Missão Espacial

Falha em cápsula espacial interrompe homenagem póstuma e deixa famílias sem despedida

A missão, realizada pela The Exploration Company e Celestis, permitiu o envio de cinzas e DNA de entes queridos ao espaço

Cápsula espacial Nyx, usada para transportar cinzas em missão memorial no espaço - Imagem: Divulgação / The Exploration Company

William Oliveira Publicado em 08/07/2025, às 13h19

Uma startup alemã está apurando a perda de uma cápsula espacial que levava as cinzas de 166 pessoas, enviadas ao espaço em uma missão memorial com retorno previsto à Terra.

A cápsula, batizada de Nyx Mission Possible, deveria realizar duas voltas ao redor do planeta no fim de junho antes de retornar com as urnas. No entanto, a comunicação foi interrompida durante a reentrada na atmosfera.

Além das cinzas, a carga incluía amostras vegetais e sementes de cannabis, parte de um experimento para estudar os efeitos da microgravidade no cultivo da planta, com foco em missões futuras para Marte.

A missão foi realizada pela The Exploration Company (TEC) em parceria com a americana Celestis, especializada em serviços funerários espaciais, permitindo o envio de cinzas ou DNA de entes queridos — humanos ou animais — como forma de tributo.

Após completar as órbitas, a cápsula deveria retornar com imagens da missão, promovida como o "dia em que seu ente querido tocou o céu". Em 2024, a Celestis já havia enviado ao espaço as cinzas de figuras históricas ligadas à franquia Star Trek, incluindo seu criador, Gene Roddenberry.

Os pacotes funerários oferecidos pela empresa variam de 3.495 a 49.995 dólares (cerca de R$ 19 mil a R$ 274 mil). Os mais simples envolvem breves momentos em microgravidade; os mais avançados incluem órbitas prolongadas e até missões ao espaço profundo. Há também um serviço que prevê o pouso do módulo na Lua com posterior retorno à Terra.

A TEC afirma que todas as missões seguem as legislações nacionais e internacionais, com protocolos simples e garantias de desempenho.

Sobre a missão perdida, a empresa informou via LinkedIn que conseguiu restabelecer contato com a cápsula após o blecaute térmico típico da reentrada. No entanto, a comunicação foi novamente interrompida pouco antes da abertura dos paraquedas, a cerca de 26 km de altitude.

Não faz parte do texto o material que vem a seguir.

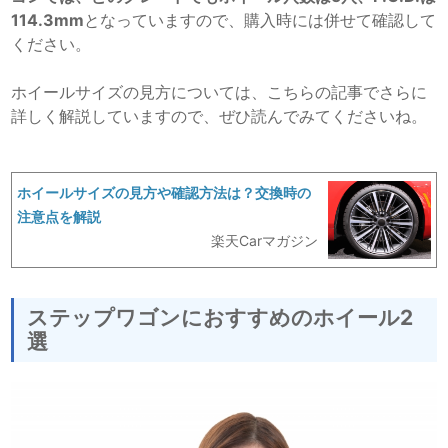
114.3mm
となっていますので、購入時には併せて確認して
ください。
ホイールサイズの見方については、こちらの記事でさらに
詳しく解説していますので、ぜひ読んでみてくださいね。
ホイールサイズの見方や確認方法は？交換時の
注意点を解説
楽天Carマガジン
ステップワゴンにおすすめのホイール2
選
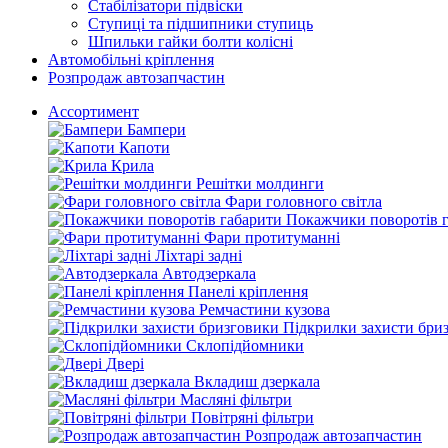
Стабілізатори підвіски
Ступиці та підшипники ступиць
Шпильки гайки болти колісні
Автомобільні кріплення
Розпродаж автозапчастин
Ассортимент
Бампери
Капоти
Крила
Решітки молдинги
Фари головного світла
Покажчики поворотів 
Фари протитуманні
Ліхтарі задні
Автодзеркала
Панелі кріплення
Ремчастини кузова
Підкрилки захисти бри
Склопідйомники
Двері
Вкладиш дзеркала
Масляні фільтри
Повітряні фільтри
Розпродаж автозапчастин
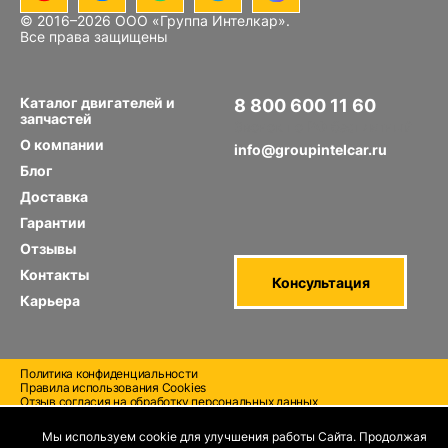
© 2016–
2026
ООО «Группа Интелкар».
Все права защищены
Каталог двигателей и
8 800 600 11 60
запчастей
Звонок по РФ бесплатный
О компании
info@groupintelcar.ru
Блог
Доставка
Гарантии
Отзывы
Контакты
Консультация
Карьера
Политика конфиденциальности
Правила использования Cооkies
Отзыв согласия на обработку персональных данных
Мы используем cookie для улучшения работы Сайта. Продолжая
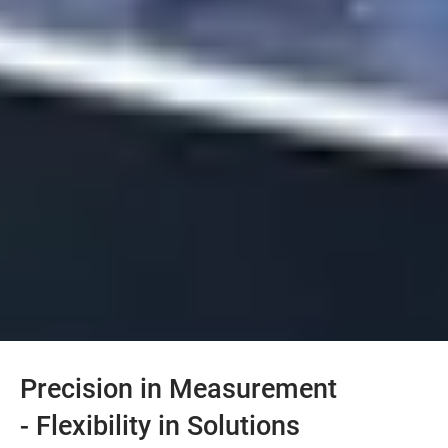
Precision in Measurement
- Flexibility in Solutions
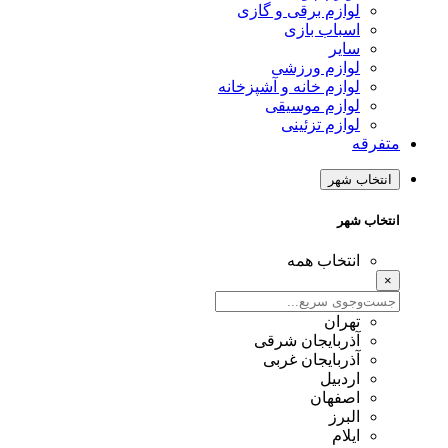
لوازم برقی و گازی
اسباب بازی
سایر
لوازم ورزشی
لوازم خانه و آشپزخانه
لوازم موسیقی
لوازم تزئینی
متفرقه
انتخاب شهر
انتخاب شهر
انتخاب همه
×
تهران
آذربایجان شرقی
آذربایجان غربی
اردبیل
اصفهان
البرز
ایلام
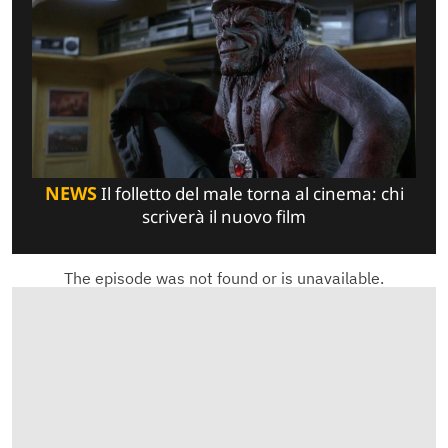
NEWS
Il folletto del male torna al cinema: chi
scriverà il nuovo film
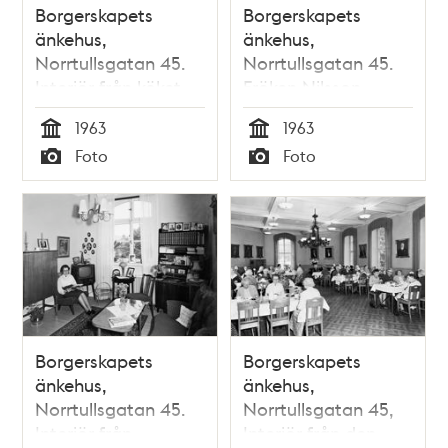
Borgerskapets
Borgerskapets
änkehus,
änkehus,
Norrtullsgatan 45.
Norrtullsgatan 45.
Interiör från köket
Fröken Nilsson
med fröknarna
pratar i telefonen
1963
1963
Ikonen och
på
Tid
Tid
Foto
Foto
Johansson vid den
läkarmottagningen.
Typ
Typ
stora spisen.
Borgerskapets
Borgerskapets
änkehus,
änkehus,
Norrtullsgatan 45.
Norrtullsgatan 45,
Interiör från
Interiör från den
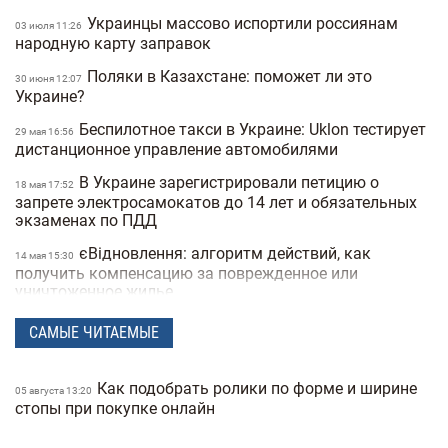
Украинцы массово испортили россиянам
03 июля 11:26
народную карту заправок
Поляки в Казахстане: поможет ли это
30 июня 12:07
Украине?
Беспилотное такси в Украине: Uklon тестирует
29 мая 16:56
дистанционное управление автомобилями
В Украине зарегистрировали петицию о
18 мая 17:52
запрете электросамокатов до 14 лет и обязательных
экзаменах по ПДД
єВідновлення: алгоритм действий, как
14 мая 15:30
получить компенсацию за поврежденное или
уничтоженное жилье
В Украине хотят запретить электросамокаты
06 мая 15:50
САМЫЕ ЧИТАЕМЫЕ
на тротуарах: где и как они будут ездить
В Украину вернулась зима: в одной из
21 апреля 17:53
Как подобрать ролики по форме и ширине
05 августа 13:20
областей выпал снег посреди апреля (фото)
стопы при покупке онлайн
Спрос на квартиры в Киеве упал на 40%:
25 февраля 19:41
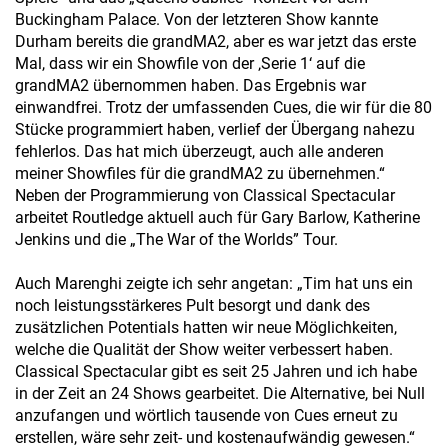
Buckingham Palace. Von der letzteren Show kannte
Durham bereits die grandMA2, aber es war jetzt das erste
Mal, dass wir ein Showfile von der ‚Serie 1‘ auf die
grandMA2 übernommen haben. Das Ergebnis war
einwandfrei. Trotz der umfassenden Cues, die wir für die 80
Stücke programmiert haben, verlief der Übergang nahezu
fehlerlos. Das hat mich überzeugt, auch alle anderen
meiner Showfiles für die grandMA2 zu übernehmen.“
Neben der Programmierung von Classical Spectacular
arbeitet Routledge aktuell auch für Gary Barlow, Katherine
Jenkins und die „The War of the Worlds” Tour.
Auch Marenghi zeigte ich sehr angetan: „Tim hat uns ein
noch leistungsstärkeres Pult besorgt und dank des
zusätzlichen Potentials hatten wir neue Möglichkeiten,
welche die Qualität der Show weiter verbessert haben.
Classical Spectacular gibt es seit 25 Jahren und ich habe
in der Zeit an 24 Shows gearbeitet. Die Alternative, bei Null
anzufangen und wörtlich tausende von Cues erneut zu
erstellen, wäre sehr zeit- und kostenaufwändig gewesen.“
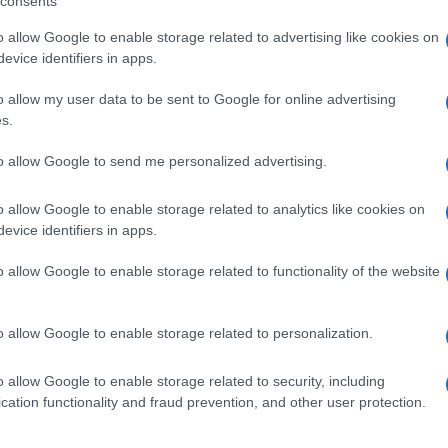
consents
endo Kiev, in particolare della Nato.
o allow Google to enable storage related to advertising like cookies on
esi scorsi da Health Sector Cybersecurity
evice identifiers in apps.
ti, «se gli attacchi di Killnet non provocano
o allow my user data to be sent to Google for online advertising
rovocare la paralisi dei servizi per diverse ore,
s.
efinisce il gruppo «una minaccia per governi e
Ulti
to allow Google to send me personalized advertising.
cifica che non è possibile confermare i suoi
o allow Google to enable storage related to analytics like cookies on
ence russe
evice identifiers in apps.
o allow Google to enable storage related to functionality of the website
o allow Google to enable storage related to personalization.
pp
o allow Google to enable storage related to security, including
L'int
cation functionality and fraud prevention, and other user protection.
Gaza:
solle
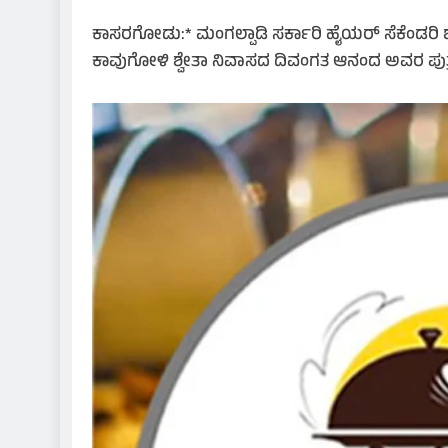
ಕಾಸರಗೋಡು:* ಮಂಗಲ್ಪಾಡಿ ಸರ್ಕಾರಿ ಹೈಯರ್ ಸೆಕೆಂಡರಿ ಶಾ
ಕಾವುಗೋಳಿ ಶ್ವೇತಾ ನಿವಾಸದ ದಿವಂಗತ ಆನಂದ ಅವರ ಪುತ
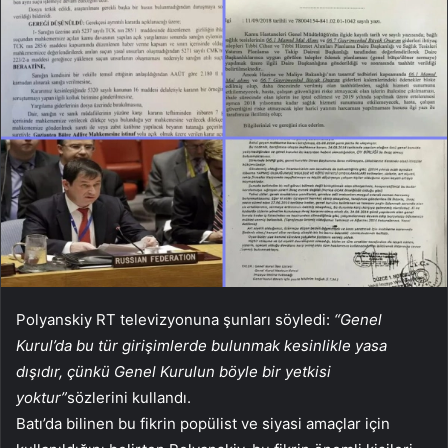
Polyanskiy RT televizyonuna şunları söyledi:
“Genel
Kurul’da bu tür girişimlerde bulunmak kesinlikle yasa
dışıdır, çünkü Genel Kurulun böyle bir yetkisi
yoktur”
sözlerini kullandı.
Batı’da bilinen bu fikrin popülist ve siyasi amaçlar için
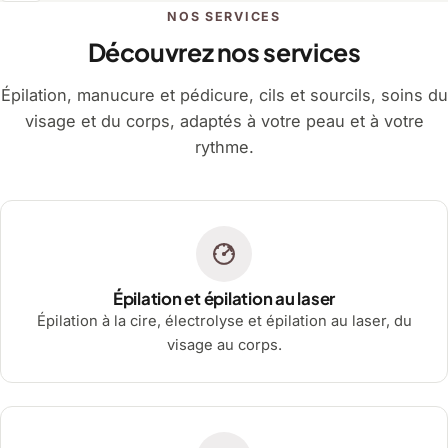
NOS SERVICES
Découvrez nos services
Épilation, manucure et pédicure, cils et sourcils, soins du
visage et du corps, adaptés à votre peau et à votre
rythme.
Épilation et épilation au laser
Épilation à la cire, électrolyse et épilation au laser, du
visage au corps.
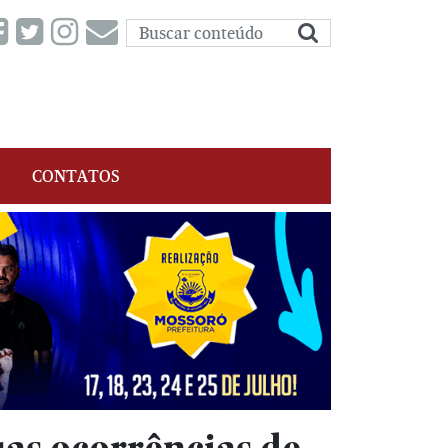
CONTATOS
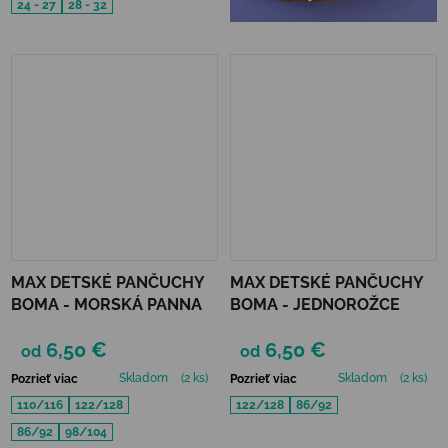
24 - 27
28 - 32
MAX DETSKÉ PANČUCHY
MAX DETSKÉ PANČUCHY
BOMA - MORSKÁ PANNA
BOMA - JEDNOROŽCE
6,50 €
6,50 €
od
od
Skladom
(2 ks)
Skladom
(2 ks)
Pozrieť viac
Pozrieť viac
110/116
122/128
122/128
86/92
86/92
98/104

Uma equipe independente foi designada para investigar a falha, e os resultados serão compartilhados com clientes e investidores. A empresa pediu desculpas a todos que confiaram suas cargas à missão.

"Acreditamos que não será possível recuperar ou devolver as cápsulas de voo. Compartilhamos da decepção das famílias e oferecemos nossa mais sincera gratidão pela confiança", declarou o CEO da Celestis, Charles Chafer.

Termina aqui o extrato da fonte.